The next property is more surprising. (At least, I think so.) Let us try to represent the pair a,b by the single value m , according to the convention
a = fusc(m+1) b = fusc(m)
In the case of peven(n) the operation on a,b has the form a, b := a+b, b or:
| fusc(m+1), fusc(m) | := fusc(m+1)+fusc(m), fusc(m) := fusc(2m+1), fusc(2m) |
an operation that translates into m:= 2m . Similarly a, b := a, a+b translates into m:= 2m+1 . Substituting all this in our iterative program we get
n, m := N, 0;
do peven(n) → m, n := 2*m, n/2
▯ podd(n) → m, n := 2*m+1, (n-1) /2
od {fusc(N) = fusc(m)}
i.e. the fusc-value does not change if we write the binary digits of the argument in the reverse order. For example fusc(19) = fusc(25) because 19 and 25 are in binary 10011 and 11001 respectively. I think this second property more surprising!
* * *
In a way which does not admit generalization I discovered the equivalence
2|fusc(n) <=> 3|n
i.e. fusc(n) is even iff n is a multiple of 3. Inspired by a recent exercise of Don Knuth I tried to characterize the arguments n such that 3|fusc(n) .

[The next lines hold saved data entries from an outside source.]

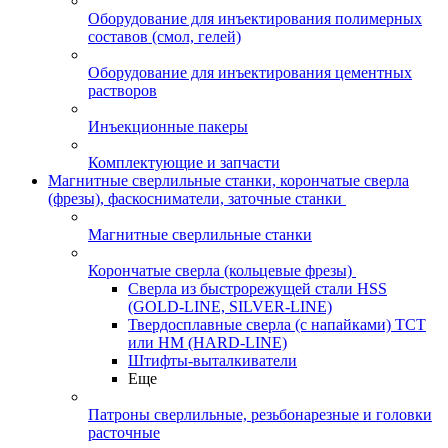
Оборудование для инъектирования полимерных
составов (смол, гелей)
Оборудование для инъектирования цементных
растворов
Инъекционные пакеры
Комплектующие и запчасти
Магнитные сверлильные станки, корончатые сверла
(фрезы), фаскосниматели, заточные станки
Магнитные сверлильные станки
Корончатые сверла (кольцевые фрезы)
Сверла из быстрорежущей стали HSS
(GOLD-LINE, SILVER-LINE)
Твердосплавные сверла (с напайками) ТСТ
или HM (HARD-LINE)
Штифты-выталкиватели
Еще
Патроны сверлильные, резьбонарезные и головки
расточные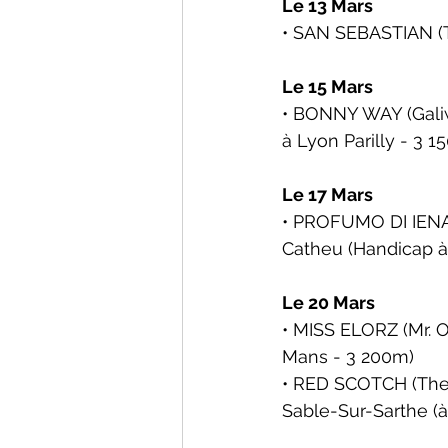
Le 13 Mars
• SAN SEBASTIAN (T
Le 15 Mars
• BONNY WAY (Galiw
à Lyon Parilly - 3 1
Le 17 Mars
• PROFUMO DI IENA 
Catheu (Handicap 
à
Le 20 Mars
• MISS ELORZ (Mr. 
Mans - 3 200m)
• RED SCOTCH (The 
Sable-Sur-Sarthe (
à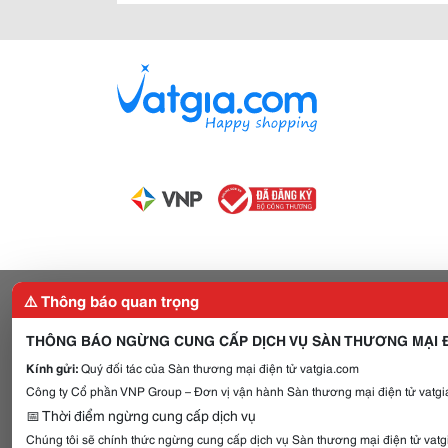
⚠️ Thông báo quan trọng
THÔNG BÁO NGỪNG CUNG CẤP DỊCH VỤ SÀN THƯƠNG MẠI Đ
Kính gửi:
Quý đối tác của Sàn thương mại điện tử vatgia.com
Công ty Cổ phần VNP Group – Đơn vị vận hành Sàn thương mại điện tử vatgia
📅 Thời điểm ngừng cung cấp dịch vụ
Chúng tôi sẽ chính thức ngừng cung cấp dịch vụ Sàn thương mại điện tử vat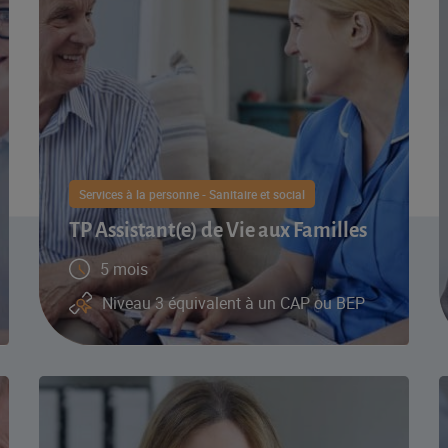
Services à la personne - Sanitaire et social
TP Assistant(e) de Vie aux Familles
5 mois
Niveau 3 équivalent à un CAP ou BEP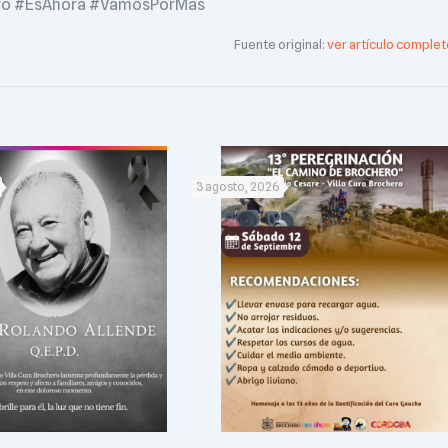
ro #EsAhora #VamosPorMás
Fuente original:
ver artículo complet
3 agosto, 2026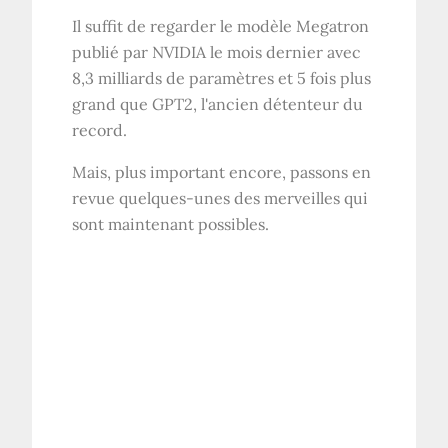
Il suffit de regarder le modèle Megatron
publié par NVIDIA le mois dernier avec
8,3 milliards de paramètres et 5 fois plus
grand que GPT2, l'ancien détenteur du
record.
Mais, plus important encore, passons en
revue quelques-unes des merveilles qui
sont maintenant possibles.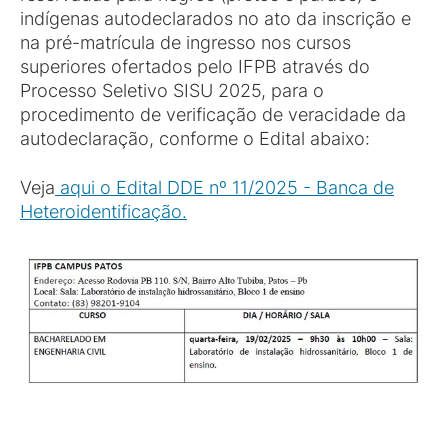
indígenas autodeclarados no ato da inscrição e
na pré-matrícula de ingresso nos cursos
superiores ofertados pelo IFPB através do
Processo Seletivo SISU 2025, para o
procedimento de verificação de veracidade da
autodeclaração, conforme o Edital abaixo:
Veja
aqui o Edital DDE nº 11/2025 - Banca de
Heteroidentificação.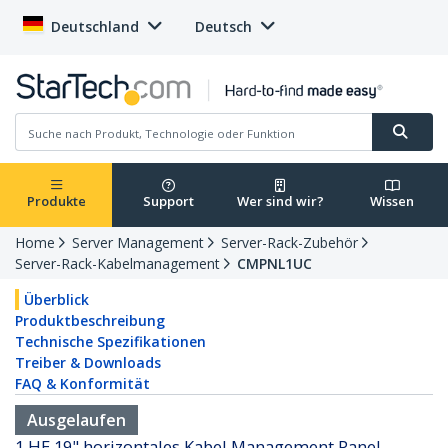
Deutschland
Deutsch
Produkte
Support
Wer sind wir?
Wissen
Home
Server Management
Server-Rack-Zubehör
Server-Rack-Kabelmanagement
CMPNL1UC
Überblick
Produktbeschreibung
Technische Spezifikationen
Treiber & Downloads
FAQ & Konformität
Ausgelaufen
1 HE 19" horizontales Kabel Management Panel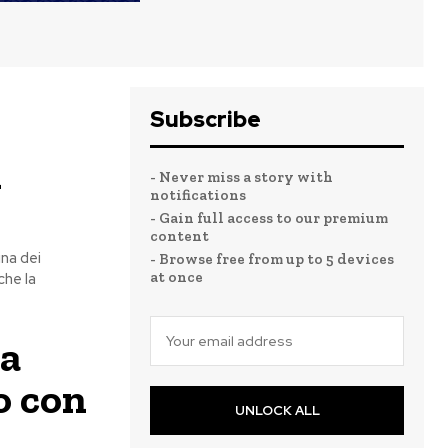
Subscribe
i
- Never miss a story with
notifications
- Gain full access to our premium
content
ina dei
- Browse free from up to 5 devices
at once
che la
la
o con
UNLOCK ALL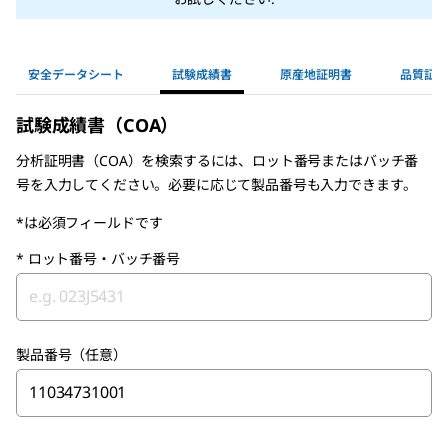
安全データシート
試験成績書
原産地証明書
品質証明
試験成績書（COA）
分析証明書（COA）を検索するには、ロット番号またはバッチ番
号を入力してください。必要に応じて製品番号も入力できます。
*は必須フィールドです
*
ロット番号・バッチ番号
製品番号（任意）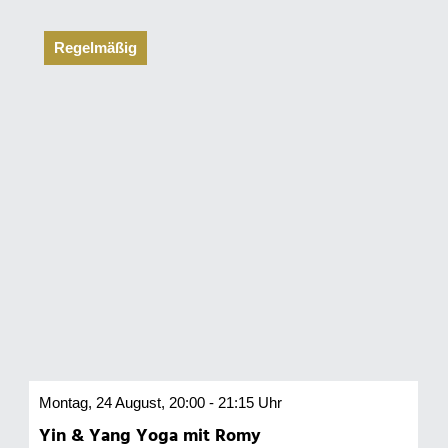
Regelmäßig
Montag, 24 August, 20:00 - 21:15 Uhr
Yin & Yang Yoga mit Romy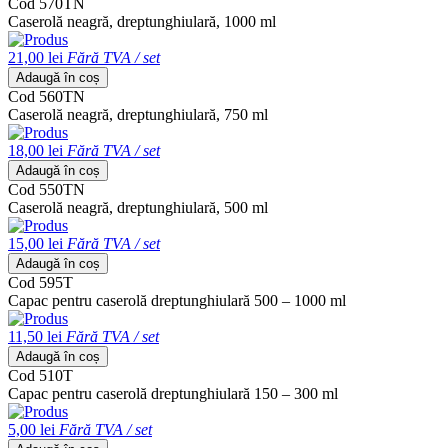
Cod 570TN
Caserolă neagră, dreptunghiulară, 1000 ml
21,00 lei
Fără TVA / set
Adaugă în coș
Cod 560TN
Caserolă neagră, dreptunghiulară, 750 ml
18,00 lei
Fără TVA / set
Adaugă în coș
Cod 550TN
Caserolă neagră, dreptunghiulară, 500 ml
15,00 lei
Fără TVA / set
Adaugă în coș
Cod 595T
Capac pentru caserolă dreptunghiulară 500 – 1000 ml
11,50 lei
Fără TVA / set
Adaugă în coș
Cod 510T
Capac pentru caserolă dreptunghiulară 150 – 300 ml
5,00 lei
Fără TVA / set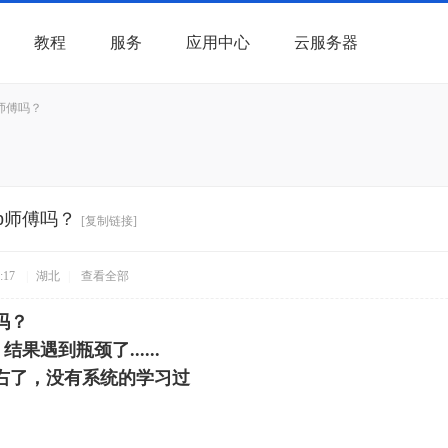
教程
服务
应用中心
云服务器
师傅吗？
p师傅吗？
[复制链接]
:17
|
湖北
|
查看全部
吗？
果遇到瓶颈了......
右了，没有系统的学习过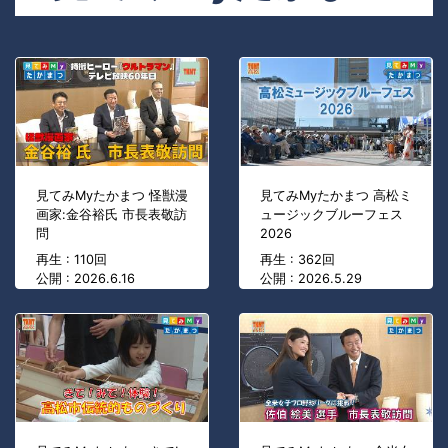
見てみMyたかまつ 怪獣漫
見てみMyたかまつ 高松ミ
画家:金谷裕氏 市長表敬訪
ュージックブルーフェス
問
2026
再生 : 110回
再生 : 362回
公開 : 2026.6.16
公開 : 2026.5.29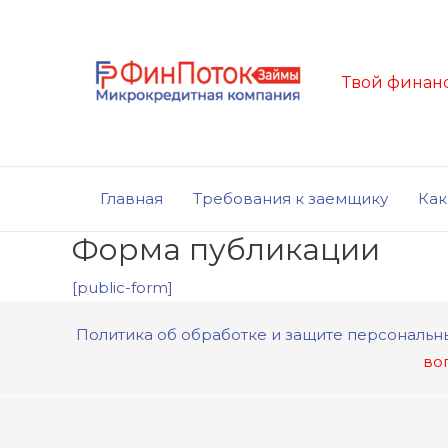
Твой финан
Главная
Требования к заемщику
Как
Форма публикации
[public-form]
Политика об обработке и защите персональн
во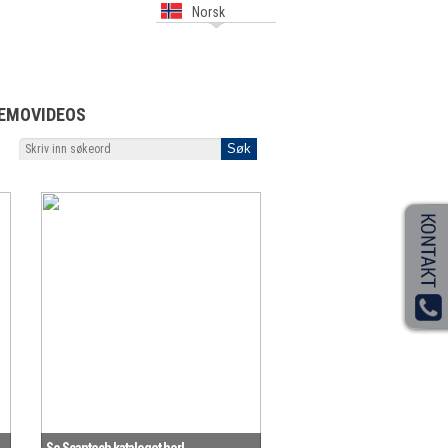
Norsk
EMOVIDEOS
Se Scantech kataloget her!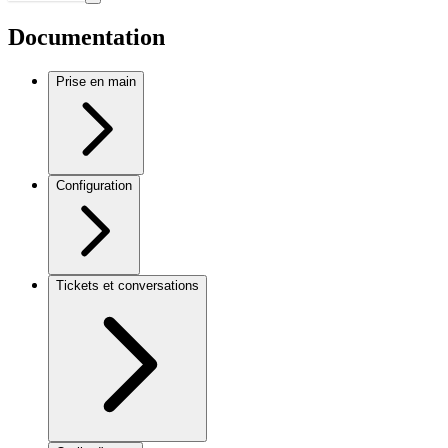
Documentation
Prise en main
Configuration
Tickets et conversations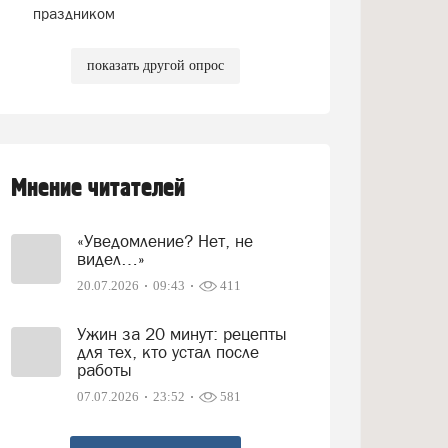
праздником
показать другой опрос
Мнение читателей
«Уведомление? Нет, не
видел…»
20.07.2026
09:43
411
Ужин за 20 минут: рецепты
для тех, кто устал после
работы
07.07.2026
23:52
581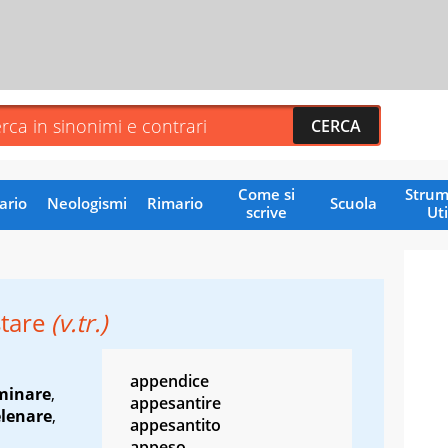
Come si
Strum
ario
Neologismi
Rimario
Scuola
scrive
Uti
tare
(v.tr.)
appendice
minare
,
appesantire
lenare
,
appesantito
appeso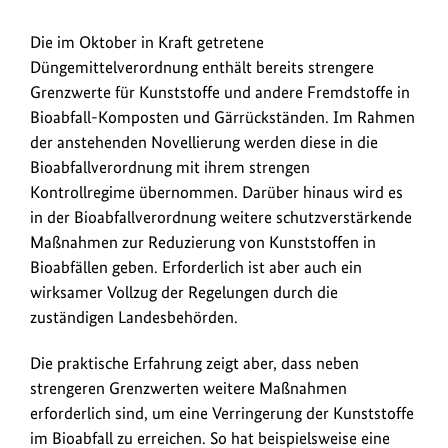
Die im Oktober in Kraft getretene
Düngemittelverordnung enthält bereits strengere
Grenzwerte für Kunststoffe und andere Fremdstoffe in
Bioabfall-Komposten und Gärrückständen. Im Rahmen
der anstehenden Novellierung werden diese in die
Bioabfallverordnung mit ihrem strengen
Kontrollregime übernommen. Darüber hinaus wird es
in der Bioabfallverordnung weitere schutzverstärkende
Maßnahmen zur Reduzierung von Kunststoffen in
Bioabfällen geben. Erforderlich ist aber auch ein
wirksamer Vollzug der Regelungen durch die
zuständigen Landesbehörden.
Die praktische Erfahrung zeigt aber, dass neben
strengeren Grenzwerten weitere Maßnahmen
erforderlich sind, um eine Verringerung der Kunststoffe
im Bioabfall zu erreichen. So hat beispielsweise eine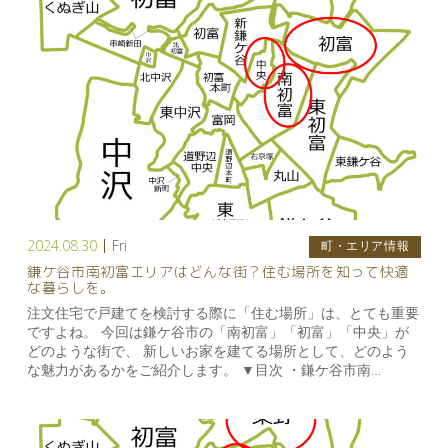
2024.08.30
Fri
町・エリア情報
鎌ケ谷市南初富エリアはどんな街？住む場所を知って快適
な暮らしを。
注文住宅で戸建てを検討する際に「住む場所」は、とても重要
ですよね。 今回は鎌ケ谷市の「南初富」「初富」「中央」が
どのような街で、 新しいお家を建てる場所として、どのよう
な魅力があるかをご紹介します。 ▼目次 ・鎌ケ谷市南…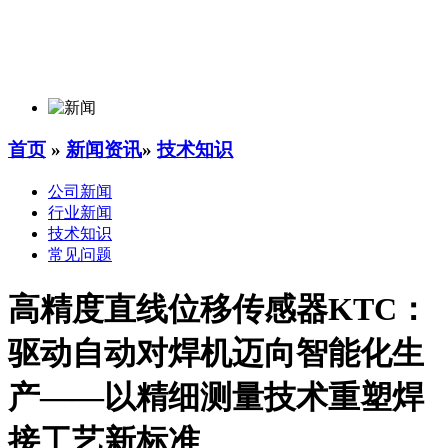
首页
»
新闻资讯
»
技术知识
公司新闻
行业新闻
技术知识
常见问题
高精度直线位移传感器KTC：
驱动自动对焊机迈向智能化生
产——以精细测量技术重塑焊
接工艺新标准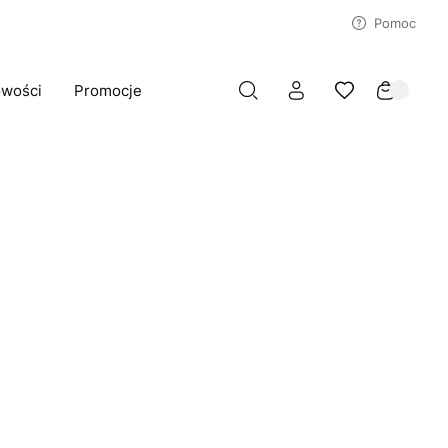
Pomoc
wości
Promocje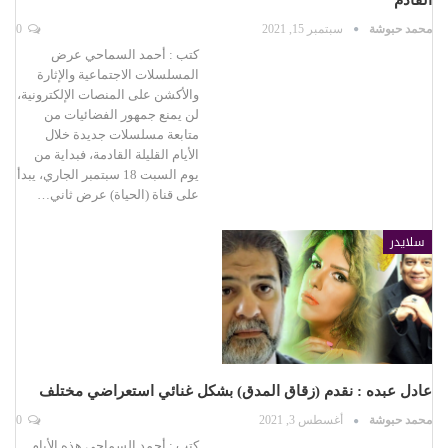
محمد حبوشة
سبتمبر 15, 2021
0
كتب : أحمد السماحي عرض
المسلسلات الاجتماعية والإثارة
والأكشن على المنصات الإلكترونية،
لن يمنع جمهور الفضائيات من
متابعة مسلسلات جديدة خلال
الأيام القليلة القادمة، فبداية من
يوم السبت 18 سبتمبر الجاري، يبدأ
على قناة (الحياة) عرض ثاني…
سلايدر
عادل عبده : نقدم (زقاق المدق) بشكل غنائي استعراضي مختلف
محمد حبوشة
أغسطس 3, 2021
0
كتب : أحمد السماحي هذه الأيام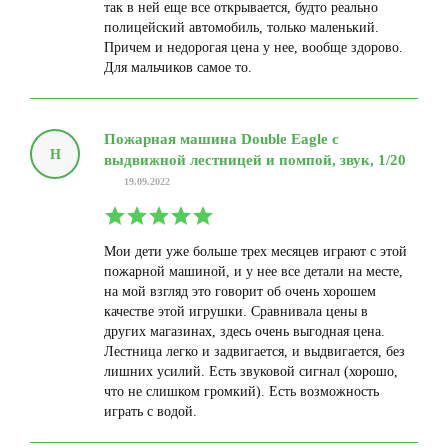
так в ней еще все открывается, будто реально
полицейский автомобиль, только маленький.
Причем и недорогая цена у нее, вообще здорово.
Для мальчиков самое то.
Пожарная машина Double Eagle с
Н
выдвижной лестницей и помпой, звук, 1/20
19.09.2022
Мои дети уже больше трех месяцев играют с этой
пожарной машиной, и у нее все детали на месте,
на мой взгляд это говорит об очень хорошем
качестве этой игрушки. Сравнивала цены в
других магазинах, здесь очень выгодная цена.
Лестница легко и задвигается, и выдвигается, без
лишних усилий. Есть звуковой сигнал (хорошо,
что не слишком громкий). Есть возможность
играть с водой.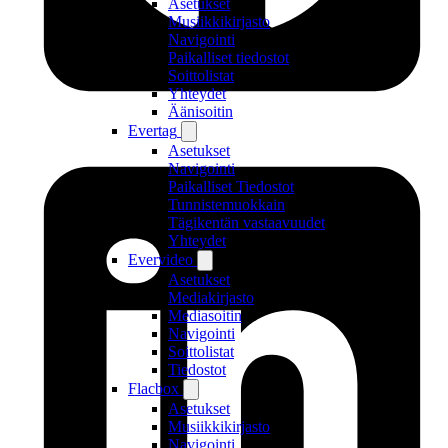
Asetukset
Musiikkikirjasto
Navigointi
Paikalliset tiedostot
Soittolistat
Yhteydet
Äänisoitin
Evertag
Asetukset
Navigointi
Paikalliset Tiedostot
Tunnistemuokkain
Tägikentän vastaavuudet
Yhteydet
Evervideo
Asetukset
Mediakirjasto
Mediasoitin
Navigointi
Soittolistat
Tiedostot
Flacbox
Asetukset
Musiikkikirjasto
Navigointi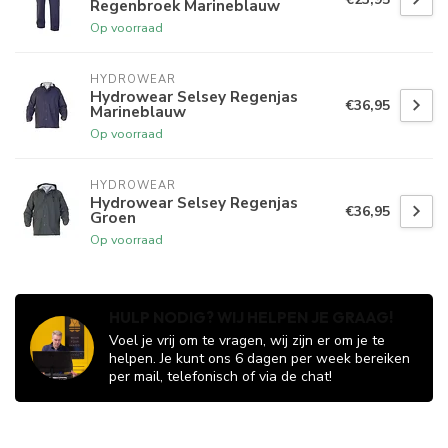
Regenbroek Marineblauw
Op voorraad
HYDROWEAR
Hydrowear Selsey Regenjas
€36,95
Marineblauw
Op voorraad
HYDROWEAR
Hydrowear Selsey Regenjas
€36,95
Groen
Op voorraad
HULP NODIG? WIJ HELPEN JE GRAAG!
Voel je vrij om te vragen, wij zijn er om je te
helpen. Je kunt ons 6 dagen per week bereiken
per mail, telefonisch of via de chat!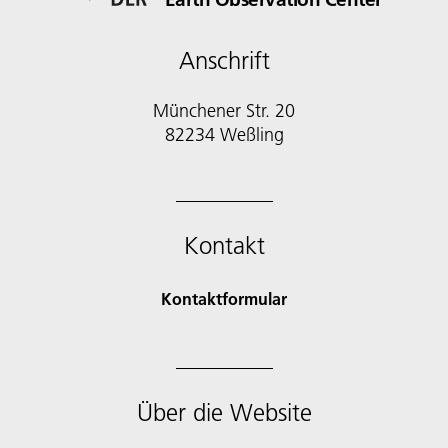
Anschrift
Münchener Str. 20
Kontakt
Kontaktformular
Über die Website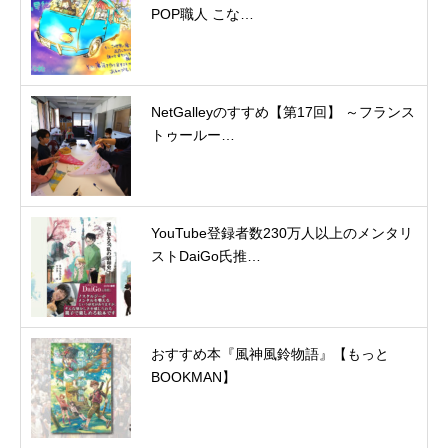
POP職人 こな…
NetGalleyのすすめ【第17回】 ～フランス
トゥールー…
YouTube登録者数230万人以上のメンタリ
ストDaiGo氏推…
おすすめ本『風神風鈴物語』【もっと
BOOKMAN】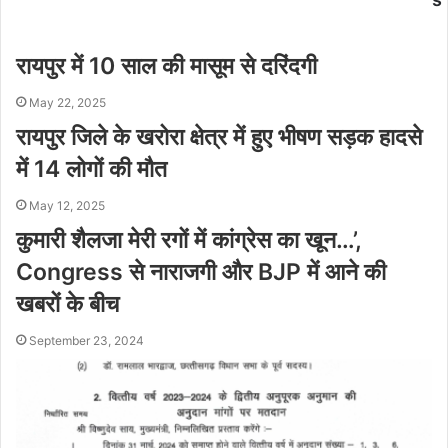
रायपुर में 10 साल की मासूम से दरिंदगी
May 22, 2025
रायपुर जिले के खरोरा क्षेत्र में हुए भीषण सड़क हादसे
में 14 लोगों की मौत
May 12, 2025
कुमारी शैलजा मेरी रगों में कांग्रेस का खून…’,
Congress से नाराजगी और BJP में आने की
खबरों के बीच
September 23, 2024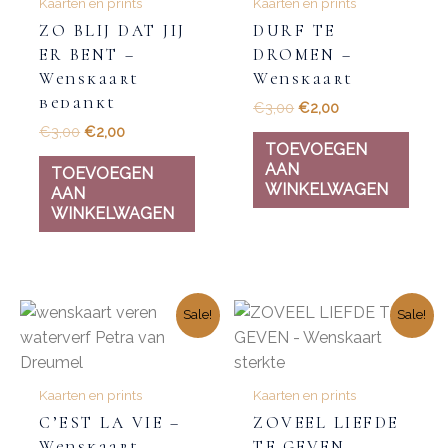
Kaarten en prints
Kaarten en prints
ZO BLIJ DAT JIJ
DURF TE
ER BENT –
DROMEN –
Wenskaart
Wenskaart
bedankt
€
3,00
€
2,00
€
3,00
€
2,00
TOEVOEGEN
AAN
TOEVOEGEN
WINKELWAGEN
AAN
WINKELWAGEN
Sale!
Sale!
Kaarten en prints
Kaarten en prints
C’EST LA VIE –
ZOVEEL LIEFDE
Wenskaart
TE GEVEN –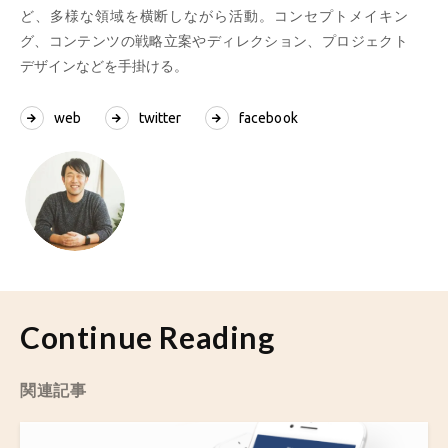
ど、多様な領域を横断しながら活動。コンセプトメイキン
グ、コンテンツの戦略立案やディレクション、プロジェクト
デザインなどを手掛ける。
web
twitter
facebook
Continue Reading
関連記事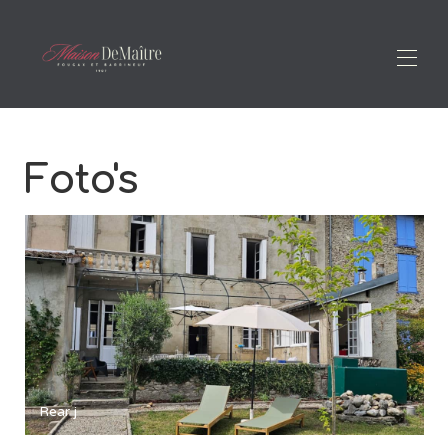
Thuis
Foto's
Overzicht
Kaart
Galerij
Ontdekken
Tarieven
Beschikbaarheid
Contact
Ons verhaal
Rear j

With braces used to denote zero or more instances of the enclosed, the vertical bar as the BNF "or", and the question mark "?" to denote either a 0 or a 1 , the syntactical representation for such an argument (in binary) is
{0}1{?0{1}0|?1{0}1}?1{0}
I derived this by considering —as a direct derivation of my program— the finite state automaton that computes fusc(N)|mod 3 . It was the first time of my life that I did what others have done many times before, i.e. relating a finite state automaton to a grammar. The exercise is up till now only of modest interest; it taught me that division by a fixed factor and (simple!) syntactic analysis are processes that are very closely related to each other, and that insight I think somehow illuminating.
* * *
Since the distribution of EW570 it has been discovered that more mathematicians have occupied themselves with the function fusc —they only gave it a different name!— a fact that is not surprising in view of its properties. J.J.Seidel and F.L.Bauer have independently pointed out to me that it is no. 56 in Sloane's Dictionary of Integer Sequences, that refers to an article by G.de Rham, Elemente der Mathematik, Vol.2 (1947) pg.95 . It was fun!